REQUIREMENT: Look through the lines below and extract each one that contains "this".

PROVIDED DATA:

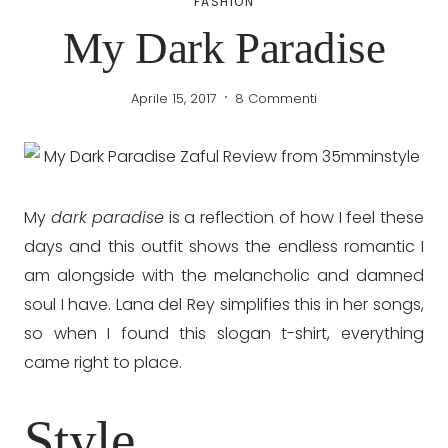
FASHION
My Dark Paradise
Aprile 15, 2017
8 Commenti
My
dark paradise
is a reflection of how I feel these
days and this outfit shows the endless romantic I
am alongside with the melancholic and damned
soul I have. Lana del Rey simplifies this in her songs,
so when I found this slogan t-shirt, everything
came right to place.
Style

==

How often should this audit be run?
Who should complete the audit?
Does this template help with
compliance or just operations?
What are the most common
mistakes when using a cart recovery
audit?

SOLUTION:
days and this outfit shows the endless romantic I
soul I have. Lana del Rey simplifies this in her songs,
so when I found this slogan t-shirt, everything
How often should this audit be run?
Does this template help with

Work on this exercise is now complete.